(Available data)

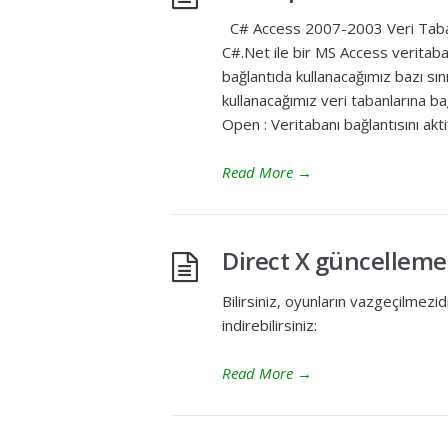
C# Access 2007-2003 Veri Taba
C#.Net ile bir MS Access veritaba
bağlantıda kullanacağımız bazı s
kullanacağımız veri tabanlarına ba
Open : Veritabanı bağlantısını aktif
Read More
→
Direct X güncellem
Bilirsiniz, oyunların vazgeçilmez
indirebilirsiniz:
Read More
→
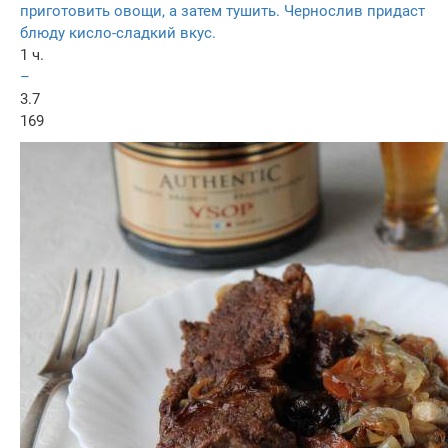
приготовить овощи, а затем тушить. Чернослив придаст
блюду кисло-сладкий вкус.
1 ч.
–
3.7
169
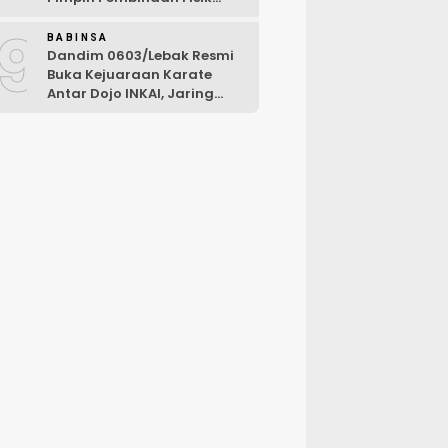
Rutin
9
BABINSA
Dandim 0603/Lebak Resmi
Buka Kejuaraan Karate
Antar Dojo INKAI, Jaring
Bibit Atlet Unggul Sambut
HUT ke-81 RI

(End Available data)

=== Your instructions ===
In the copy, no picture may appear; the records themselves must be output exactly.

=== Worked solution ===
C# Access 2007-2003 Veri Taba
C#.Net ile bir MS Access veritaba
bağlantıda kullanacağımız bazı s
kullanacağımız veri tabanlarına ba
Open : Veritabanı bağlantısını aktif
Read More
→
Direct X güncellem
Bilirsiniz, oyunların vazgeçilmez
indirebilirsiniz:
Read More
→
приготовить овощи, а затем тушить. Чернослив придаст
блюду кисло-сладкий вкус.
1 ч.
–
3.7
169
Rutin
9
BABINSA
Dandim 0603/Lebak Resmi
Buka Kejuaraan Karate
Antar Dojo INKAI, Jaring
Bibit Atlet Unggul Sambut
HUT ke-81 RI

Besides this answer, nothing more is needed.